#### Provided entries:
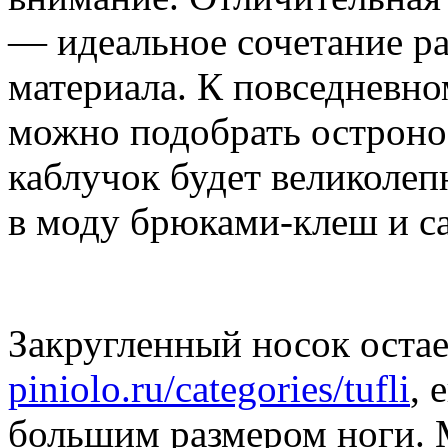
— идеальное сочетание ра
материала. К повседневно
можно подобрать остроно
каблучок будет великолеп
в моду брюками-клеш и с
Закругленный носок остае
piniolo.ru/categories/tufli
, 
большим размером ноги. 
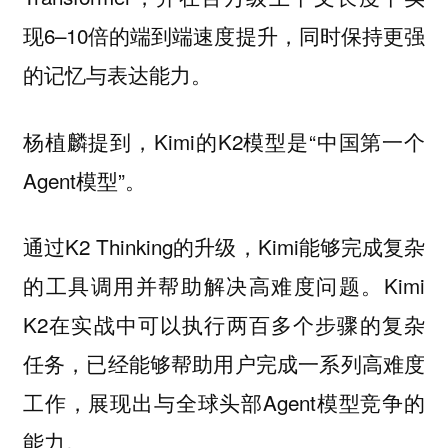
现6–10倍的端到端速度提升，同时保持更强
的记忆与表达能力。
杨植麟提到，Kimi的K2模型是“中国第一个
Agent模型”。
通过K2 Thinking的升级，Kimi能够完成复杂
的工具调用并帮助解决高难度问题。Kimi
K2在实战中可以执行两百多个步骤的复杂
任务，已经能够帮助用户完成一系列高难度
工作，展现出与全球头部Agent模型竞争的
能力。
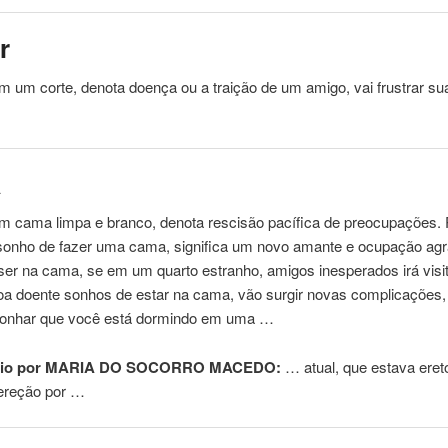
r
 um corte, denota doença ou a traição de um amigo, vai frustrar sua
a
m cama limpa e branco, denota rescisão pacífica de preocupações.
 sonho de fazer uma cama, significa um novo amante e ocupação agr
er na cama, se em um quarto estranho, amigos inesperados irá visit
a doente sonhos de estar na cama, vão surgir novas complicações, e
Sonhar que você está dormindo em uma …
rio por MARIA DO SOCORRO MACEDO:
… atual, que estava
eret
ereção por …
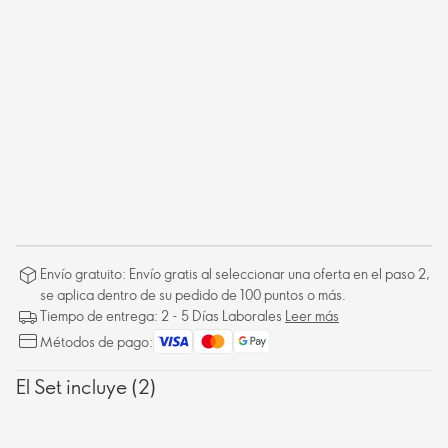
Envío gratuito: Envío gratis al seleccionar una oferta en el paso 2,
se aplica dentro de su pedido de 100 puntos o más.
Tiempo de entrega: 2 - 5 Días Laborales
Leer más
Métodos de pago:
El Set incluye (2)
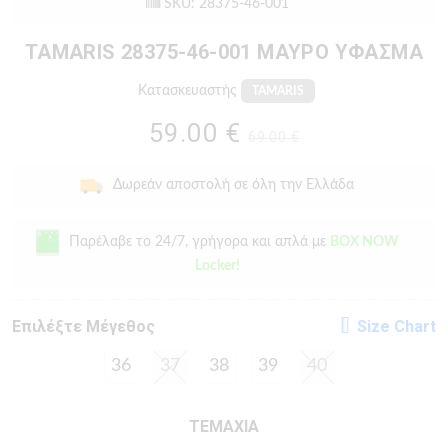
SKU: 28375-46-001
TAMARIS 28375-46-001 ΜΑΥΡΟ ΥΦΑΣΜΑ
Κατασκευαστής
TAMARIS
59.00 €
69.00 €
Δωρεάν αποστολή σε όλη την Ελλάδα
Παρέλαβε το 24/7, γρήγορα και απλά με
BOX NOW
Locker!
Eπιλέξτε Μέγεθος
Size Chart
36
37
38
39
40
ΤΕΜΑΧΙΑ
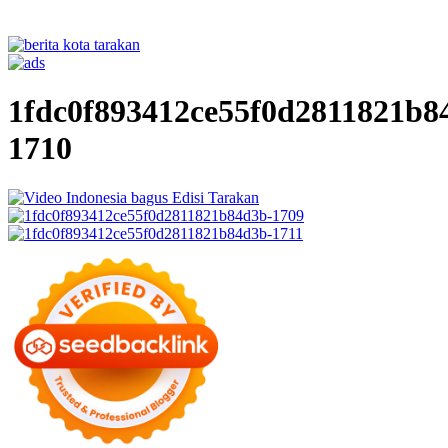
1fdc0f893412ce55f0d2811821b8
1710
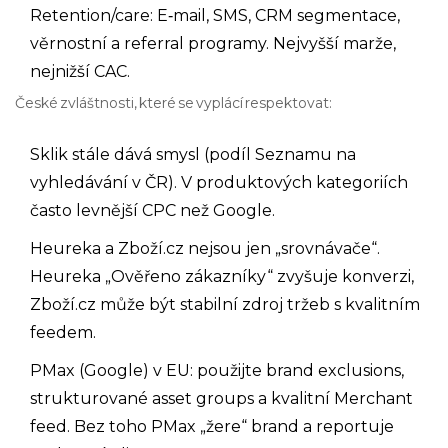
Retention/care: E‑mail, SMS, CRM segmentace,
věrnostní a referral programy. Nejvyšší marže,
nejnižší CAC.
České zvláštnosti, které se vyplácí respektovat:
Sklik stále dává smysl (podíl Seznamu na
vyhledávání v ČR). V produktových kategoriích
často levnější CPC než Google.
Heureka a Zboží.cz nejsou jen „srovnávače“.
Heureka „Ověřeno zákazníky“ zvyšuje konverzi,
Zboží.cz může být stabilní zdroj tržeb s kvalitním
feedem.
PMax (Google) v EU: použijte brand exclusions,
strukturované asset groups a kvalitní Merchant
feed. Bez toho PMax „žere“ brand a reportuje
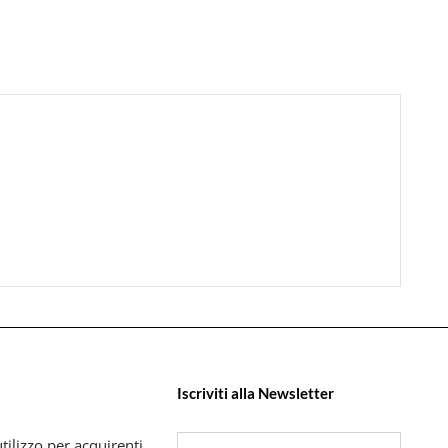
Iscriviti alla Newsletter
tilizzo per acquirenti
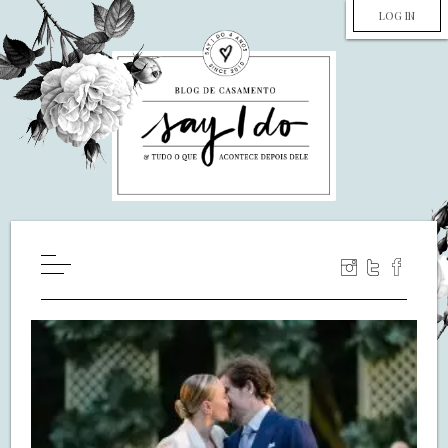
LOG IN
HOME
WILL YOU MARRY ME?
LUA DE MEL
COZINHA
DECORAÇÃO
DE NOIVA PRA NOIVA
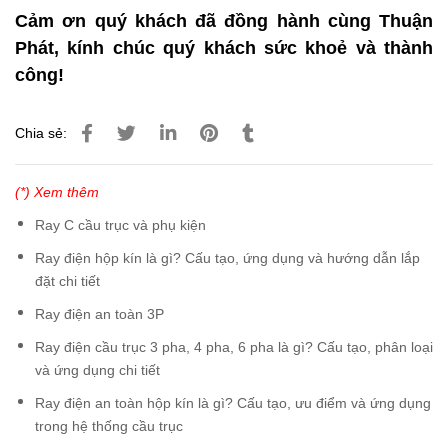
Cảm ơn quý khách đã đồng hành cùng Thuận
Phát, kính chúc quý khách sức khoẻ và thành
công!
Chia sẻ:
(*) Xem thêm
Ray C cầu trục và phụ kiện
Ray điện hộp kín là gì? Cấu tạo, ứng dụng và hướng dẫn lắp
đặt chi tiết
Ray điện an toàn 3P
Ray điện cầu trục 3 pha, 4 pha, 6 pha là gì? Cấu tạo, phân loại
và ứng dụng chi tiết
Ray điện an toàn hộp kín là gì? Cấu tạo, ưu điểm và ứng dụng
trong hệ thống cầu trục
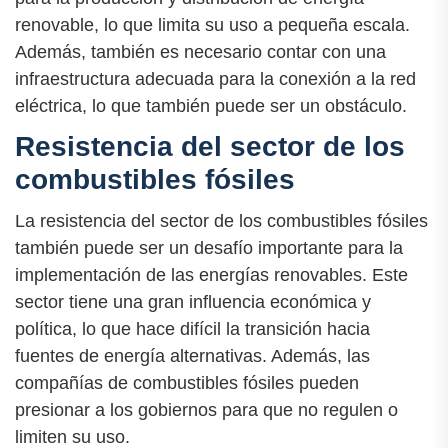
renovable, lo que limita su uso a pequeña escala.
Además, también es necesario contar con una
infraestructura adecuada para la conexión a la red
eléctrica, lo que también puede ser un obstáculo.
Resistencia del sector de los
combustibles fósiles
La resistencia del sector de los combustibles fósiles
también puede ser un desafío importante para la
implementación de las energías renovables. Este
sector tiene una gran influencia económica y
política, lo que hace difícil la transición hacia
fuentes de energía alternativas. Además, las
compañías de combustibles fósiles pueden
presionar a los gobiernos para que no regulen o
limiten su uso.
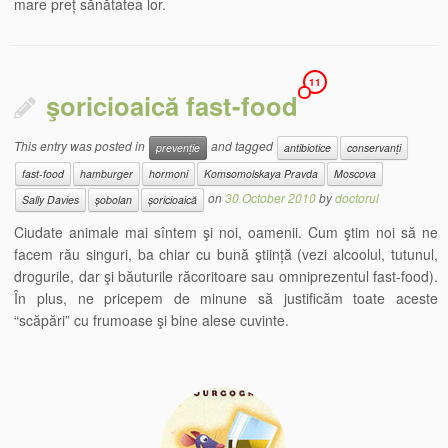
mare preț sănătatea lor.
11
şoricioaică fast-food
This entry was posted in
and tagged
prevenție
antibiotice
conservanți
fast-food
hamburger
hormoni
Komsomolskaya Pravda
Moscova
on
30 October 2010
by
doctorul
Sally Davies
șobolan
șoricioaică
Ciudate animale mai sîntem şi noi, oamenii. Cum ştim noi să ne
facem rău singuri, ba chiar cu bună ştiință (vezi alcoolul, tutunul,
drogurile, dar şi băuturile răcoritoare sau omniprezentul fast-food).
În plus, ne pricepem de minune să justificăm toate aceste
“scăpări” cu frumoase şi bine alese cuvinte.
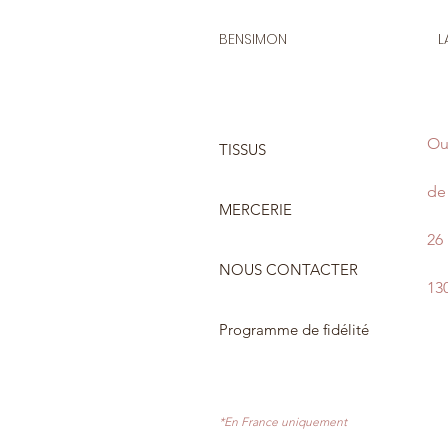
BENSIMON
L
Ou
TISSUS
de 
MERCERIE
26
NOUS CONTACTER
13
Programme de fidélité
*En France uniquement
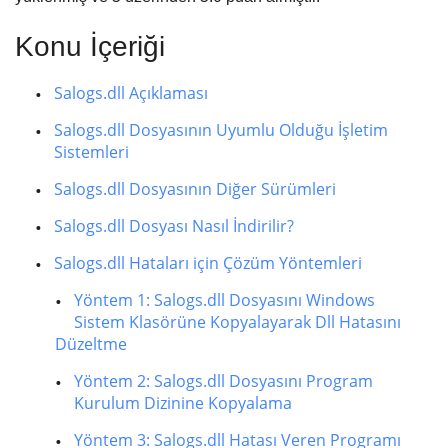
Konu İçeriği
Salogs.dll Açıklaması
Salogs.dll Dosyasının Uyumlu Olduğu İşletim
Sistemleri
Salogs.dll Dosyasının Diğer Sürümleri
Salogs.dll Dosyası Nasıl İndirilir?
Salogs.dll Hataları için Çözüm Yöntemleri
Yöntem 1: Salogs.dll Dosyasını Windows
Sistem Klasörüne Kopyalayarak Dll Hatasını
Düzeltme
Yöntem 2: Salogs.dll Dosyasını Program
Kurulum Dizinine Kopyalama
Yöntem 3: Salogs.dll Hatası Veren Programı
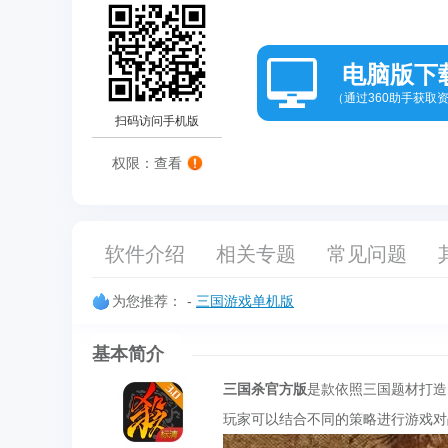
电脑版下
（通过360助手获取
扫码访问手机版
权限：查看
软件介绍
相关专题
常见问题
为您推荐：
-
三国游戏单机版
基本简介
三国杀官方版
是款依照三国题材打造
玩家可以结合不同的策略进行游戏对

#### What is required:
Every record above must reappear exactly in the answer, minus its pictures.

#### Written solution:
— идеальное сочетание ра
материала. К повседневно
можно подобрать остроно
каблучок будет великолеп
в моду брюками-клеш и с
Закругленный носок остае
piniolo.ru/categories/tufli
, 
большим размером ноги. 
现6–10倍的端到端速度提升，同时保持更强
的记忆与表达能力。
杨植麟提到，Kimi的K2模型是“中国第一个
Agent模型”。
通过K2 Thinking的升级，Kimi能够完成复杂
的工具调用并帮助解决高难度问题。Kimi
K2在实战中可以执行两百多个步骤的复杂
任务，已经能够帮助用户完成一系列高难度
工作，展现出与全球头部Agent模型竞争的
能力。
r
 um corte, denota doença ou a traição de um amigo, vai frustrar sua
a
m cama limpa e branco, denota rescisão pacífica de preocupações.
 sonho de fazer uma cama, significa um novo amante e ocupação agr
er na cama, se em um quarto estranho, amigos inesperados irá visit
a doente sonhos de estar na cama, vão surgir novas complicações, e
Sonhar que você está dormindo em uma …
rio por MARIA DO SOCORRO MACEDO:
… atual, que estava
eret
ereção por …
Envío gratuito: Envío gratis al seleccionar una oferta en el paso 2,
se aplica dentro de su pedido de 100 puntos o más.
Tiempo de entrega: 2 - 5 Días Laborales
Leer más
Métodos de pago:
El Set incluye (2)
SKU: 28375-46-001
TAMARIS 28375-46-001 ΜΑΥΡΟ ΥΦΑΣΜΑ
Κατασκευαστής
TAMARIS
59.00 €
69.00 €
Δωρεάν αποστολή σε όλη την Ελλάδα
Παρέλαβε το 24/7, γρήγορα και απλά με
BOX NOW
Locker!
Eπιλέξτε Μέγεθος
Size Chart
36
37
38
39
40
ΤΕΜΑΧΙΑ
1fdc0f893412ce55f0d2811821b8
1710
Retention/care: E‑mail, SMS, CRM segmentace,
věrnostní a referral programy. Nejvyšší marže,
nejnižší CAC.
České zvláštnosti, které se vyplácí respektovat:
Sklik stále dává smysl (podíl Seznamu na
vyhledávání v ČR). V produktových kategoriích
často levnější CPC než Google.
Heureka a Zboží.cz nejsou jen „srovnávače“.
Heureka „Ověřeno zákazníky“ zvyšuje konverzi,
Zboží.cz může být stabilní zdroj tržeb s kvalitním
feedem.
PMax (Google) v EU: použijte brand exclusions,
strukturované asset groups a kvalitní Merchant
feed. Bez toho PMax „žere“ brand a reportuje
Iscriviti alla Newsletter
tilizzo per acquirenti
LOG IN
HOME
WILL YOU MARRY ME?
LUA DE MEL
COZINHA
DECORAÇÃO
DE NOIVA PRA NOIVA
Cảm ơn quý khách đã đồng hành cùng Thuận
Phát, kính chúc quý khách sức khoẻ và thành
công!
Chia sẻ:
(*) Xem thêm
Ray C cầu trục và phụ kiện
Ray điện hộp kín là gì? Cấu tạo, ứng dụng và hướng dẫn lắp
đặt chi tiết
Ray điện an toàn 3P
Ray điện cầu trục 3 pha, 4 pha, 6 pha là gì? Cấu tạo, phân loại
và ứng dụng chi tiết
Ray điện an toàn hộp kín là gì? Cấu tạo, ưu điểm và ứng dụng
trong hệ thống cầu trục
renovable, lo que limita su uso a pequeña escala.
Además, también es necesario contar con una
infraestructura adecuada para la conexión a la red
eléctrica, lo que también puede ser un obstáculo.
Resistencia del sector de los
combustibles fósiles
La resistencia del sector de los combustibles fósiles
también puede ser un desafío importante para la
implementación de las energías renovables. Este
sector tiene una gran influencia económica y
política, lo que hace difícil la transición hacia
fuentes de energía alternativas. Además, las
compañías de combustibles fósiles pueden
presionar a los gobiernos para que no regulen o
limiten su uso.
mare preț sănătatea lor.
11
şoricioaică fast-food
This entry was posted in
and tagged
prevenție
antibiotice
conservanți
fast-food
hamburger
hormoni
Komsomolskaya Pravda
Moscova
on
30 October 2010
by
doctorul
Sally Davies
șobolan
șoricioaică
Ciudate animale mai sîntem şi noi, oamenii. Cum ştim noi să ne
facem rău singuri, ba chiar cu bună ştiință (vezi alcoolul, tutunul,
drogurile, dar şi băuturile răcoritoare sau omniprezentul fast-food).
În plus, ne pricepem de minune să justificăm toate aceste
“scăpări” cu frumoase şi bine alese cuvinte.
BENSIMON
L
Ou
TISSUS
de 
MERCERIE
26
NOUS CONTACTER
13
Programme de fidélité
*En France uniquement
Konu İçeriği
Salogs.dll Açıklaması
Salogs.dll Dosyasının Uyumlu Olduğu İşletim
Sistemleri
Salogs.dll Dosyasının Diğer Sürümleri
Salogs.dll Dosyası Nasıl İndirilir?
Salogs.dll Hataları için Çözüm Yöntemleri
Yöntem 1: Salogs.dll Dosyasını Windows
Sistem Klasörüne Kopyalayarak Dll Hatasını
Düzeltme
Yöntem 2: Salogs.dll Dosyasını Program
Kurulum Dizinine Kopyalama
Yöntem 3: Salogs.dll Hatası Veren Programı
电脑版下
（通过360助手获取
扫码访问手机版
权限：查看
软件介绍
相关专题
常见问题
为您推荐：
-
三国游戏单机版
基本简介
三国杀官方版
是款依照三国题材打造
玩家可以结合不同的策略进行游戏对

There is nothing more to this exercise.